**WHAT TO WORK ON:**
When you find the line that contains "Arquitecturas de solución", restate it and all lines after it exactly, stopping at the end of the material.

**RECORDS FOR THE EXERCISE:**
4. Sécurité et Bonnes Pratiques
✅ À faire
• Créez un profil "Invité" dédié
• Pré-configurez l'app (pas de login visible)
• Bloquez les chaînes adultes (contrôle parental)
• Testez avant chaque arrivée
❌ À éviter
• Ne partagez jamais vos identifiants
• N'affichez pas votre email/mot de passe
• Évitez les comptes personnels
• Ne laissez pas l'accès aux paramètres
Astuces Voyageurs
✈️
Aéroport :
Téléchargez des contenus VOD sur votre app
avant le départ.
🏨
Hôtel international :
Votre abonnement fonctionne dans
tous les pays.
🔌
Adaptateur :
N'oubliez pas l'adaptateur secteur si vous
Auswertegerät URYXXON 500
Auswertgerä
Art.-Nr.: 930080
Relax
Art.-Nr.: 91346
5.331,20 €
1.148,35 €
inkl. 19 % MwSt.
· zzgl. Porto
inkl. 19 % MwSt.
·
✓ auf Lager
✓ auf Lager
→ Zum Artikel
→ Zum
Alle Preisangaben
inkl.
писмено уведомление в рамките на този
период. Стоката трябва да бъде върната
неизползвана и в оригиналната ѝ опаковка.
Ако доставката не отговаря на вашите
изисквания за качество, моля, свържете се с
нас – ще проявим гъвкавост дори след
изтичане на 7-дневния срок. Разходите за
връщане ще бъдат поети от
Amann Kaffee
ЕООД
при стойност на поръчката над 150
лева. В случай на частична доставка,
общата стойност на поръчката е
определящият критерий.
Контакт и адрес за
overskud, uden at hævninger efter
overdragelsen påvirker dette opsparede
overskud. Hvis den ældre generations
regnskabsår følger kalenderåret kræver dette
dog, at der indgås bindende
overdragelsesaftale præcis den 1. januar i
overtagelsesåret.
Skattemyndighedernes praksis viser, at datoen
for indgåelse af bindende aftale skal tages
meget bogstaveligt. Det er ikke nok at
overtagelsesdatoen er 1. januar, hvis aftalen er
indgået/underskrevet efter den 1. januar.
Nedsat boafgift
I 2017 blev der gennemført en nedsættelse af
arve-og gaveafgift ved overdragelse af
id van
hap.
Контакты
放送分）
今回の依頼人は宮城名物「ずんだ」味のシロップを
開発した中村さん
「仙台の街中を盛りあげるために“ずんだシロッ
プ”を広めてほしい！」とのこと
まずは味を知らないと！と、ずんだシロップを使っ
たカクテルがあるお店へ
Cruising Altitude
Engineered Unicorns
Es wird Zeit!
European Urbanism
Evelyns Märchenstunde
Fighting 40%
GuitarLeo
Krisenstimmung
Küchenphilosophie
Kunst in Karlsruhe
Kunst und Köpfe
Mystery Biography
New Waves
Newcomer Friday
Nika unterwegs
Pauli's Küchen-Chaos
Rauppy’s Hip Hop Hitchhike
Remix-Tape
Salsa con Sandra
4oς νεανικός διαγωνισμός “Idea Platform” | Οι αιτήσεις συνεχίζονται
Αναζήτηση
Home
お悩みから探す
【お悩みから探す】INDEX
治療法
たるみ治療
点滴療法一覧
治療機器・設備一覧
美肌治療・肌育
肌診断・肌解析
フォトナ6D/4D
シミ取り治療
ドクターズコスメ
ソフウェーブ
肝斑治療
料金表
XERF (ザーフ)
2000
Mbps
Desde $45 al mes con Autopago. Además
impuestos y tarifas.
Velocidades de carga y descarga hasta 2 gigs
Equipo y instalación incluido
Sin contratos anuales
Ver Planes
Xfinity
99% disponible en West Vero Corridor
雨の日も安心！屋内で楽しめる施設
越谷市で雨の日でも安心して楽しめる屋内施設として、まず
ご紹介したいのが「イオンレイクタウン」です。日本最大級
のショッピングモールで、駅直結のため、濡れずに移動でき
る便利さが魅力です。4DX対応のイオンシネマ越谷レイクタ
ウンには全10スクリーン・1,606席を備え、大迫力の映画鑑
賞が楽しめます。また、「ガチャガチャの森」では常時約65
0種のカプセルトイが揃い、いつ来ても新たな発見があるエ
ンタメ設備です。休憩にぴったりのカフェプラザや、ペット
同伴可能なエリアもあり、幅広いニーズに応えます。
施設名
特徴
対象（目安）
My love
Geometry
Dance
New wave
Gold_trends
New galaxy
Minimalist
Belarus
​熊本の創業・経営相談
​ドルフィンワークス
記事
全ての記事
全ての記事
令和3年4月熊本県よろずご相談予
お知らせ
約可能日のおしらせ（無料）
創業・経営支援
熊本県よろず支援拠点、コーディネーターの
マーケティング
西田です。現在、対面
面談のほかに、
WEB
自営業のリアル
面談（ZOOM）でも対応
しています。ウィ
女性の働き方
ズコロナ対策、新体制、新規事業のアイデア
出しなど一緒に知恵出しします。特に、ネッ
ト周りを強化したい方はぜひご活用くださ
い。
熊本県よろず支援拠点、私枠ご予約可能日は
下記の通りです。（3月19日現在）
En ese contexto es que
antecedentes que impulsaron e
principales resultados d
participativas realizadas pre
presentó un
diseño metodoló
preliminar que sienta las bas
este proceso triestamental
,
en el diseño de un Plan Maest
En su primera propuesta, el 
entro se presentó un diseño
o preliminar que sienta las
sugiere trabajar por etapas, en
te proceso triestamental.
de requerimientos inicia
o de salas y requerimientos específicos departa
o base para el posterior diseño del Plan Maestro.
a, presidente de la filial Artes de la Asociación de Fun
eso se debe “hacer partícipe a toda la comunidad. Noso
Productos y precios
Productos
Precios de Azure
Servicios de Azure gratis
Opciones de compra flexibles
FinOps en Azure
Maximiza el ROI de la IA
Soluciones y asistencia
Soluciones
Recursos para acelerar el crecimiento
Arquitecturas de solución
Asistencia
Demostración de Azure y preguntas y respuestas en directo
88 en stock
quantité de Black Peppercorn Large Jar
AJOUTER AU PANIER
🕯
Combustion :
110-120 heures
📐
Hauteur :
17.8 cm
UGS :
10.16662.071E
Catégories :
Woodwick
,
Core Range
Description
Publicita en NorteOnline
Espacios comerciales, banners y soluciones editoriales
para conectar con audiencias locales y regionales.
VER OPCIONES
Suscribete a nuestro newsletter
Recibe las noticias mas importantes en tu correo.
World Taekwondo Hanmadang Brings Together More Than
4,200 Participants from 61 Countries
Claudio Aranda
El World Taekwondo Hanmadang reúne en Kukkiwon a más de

**ANSWER TO THE EXERCISE:**
Arquitecturas de solución
Asistencia
Demostración de Azure y preguntas y respuestas en directo
88 en stock
quantité de Black Peppercorn Large Jar
AJOUTER AU PANIER
🕯
Combustion :
110-120 heures
📐
Hauteur :
17.8 cm
UGS :
10.16662.071E
Catégories :
Woodwick
,
Core Range
Description
Publicita en NorteOnline
Espacios comerciales, banners y soluciones editoriales
para conectar con audiencias locales y regionales.
VER OPCIONES
Suscribete a nuestro newsletter
Recibe las noticias mas importantes en tu correo.
World Taekwondo Hanmadang Brings Together More Than
4,200 Participants from 61 Countries
Claudio Aranda
El World Taekwondo Hanmadang reúne en Kukkiwon a más de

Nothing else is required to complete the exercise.